The Company reinsures that portion of insurance risk which is in excess of its retention limits. Retention limits range up to $125,000 per life.  Life insurance ceded represented 20% of total life insurance in force at March 31, 2026 and December 31, 2025, respectively.  Insurance ceded represented 24% of premium income for the three months ended March 31, 2026 and 2025, respectively. The Company would be liable for the reinsured risks ceded to other companies to the extent that such reinsuring companies are unable to meet their obligations.
 
The Company owns a variety of investments associated with the oil and gas industry.

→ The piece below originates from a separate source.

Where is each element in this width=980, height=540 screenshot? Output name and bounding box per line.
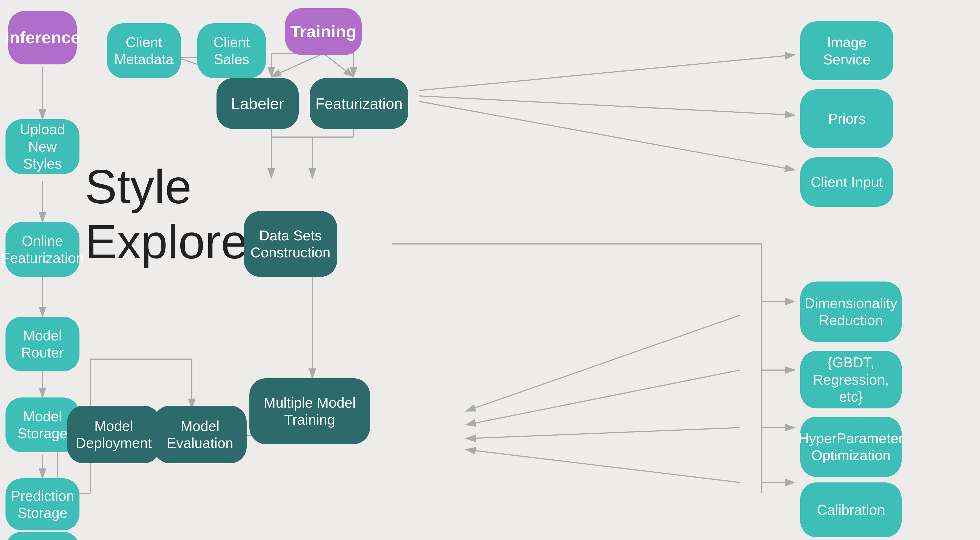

These investments represent approximately 39% and 35% of the Company’s total invested assets as of March 31, 2026 and December 31, 2025, respectively.
 
   Land, Minerals &         
March 31, 2026  Royalty Interests   Exploration   Total 
Fixed maturities, at fair value $0  $1,046,210  $1,046,210 
Equity securities, at fair value  157,498,921   0   157,498,921 
Equity securities, at cost  3,696,763   0   3,696,763 
Investment real estate  9,438,515   0   9,438,515 
Notes receivable  1,875,000   0   1,875,000 
Total $172,509,199  $1,046,210  $173,555,409 
 
   Land, Minerals &         
December 31, 2025  Royalty Interests   Exploration   Total 
Fixed maturities, at fair value $0  $1,061,720  $1,061,720 
Equity securities, at fair value  136,129,315   0   136,129,315 
Equity securities, at cost  3,904,565   0   3,904,565 
Investment real estate  9,879,784   0   9,879,784 
Notes receivable  1,875,000   0   1,875,000 
Total $151,788,664  $1,061,720  $152,850,384 
 
At March 31, 2026 and December 31, 2025, the Company owned 4 equity securities that represented approximately 80%, respectively, of the total investments associated with the oil and gas industry.
 
The Company’s results of operations and financial condition have in the past been, and may in the future be, adversely affected by the degree of certain industry specific concentrations in the Company’s investment portfolio. The Company has significant exposure to investments associated with the oil and gas industry. Events or developments that have a negative effect on the oil and gas industry may adversely affect the valuation of our investments in this specific industry. The Company’s ability to sell its investments associated with the oil and gas industry may be limited.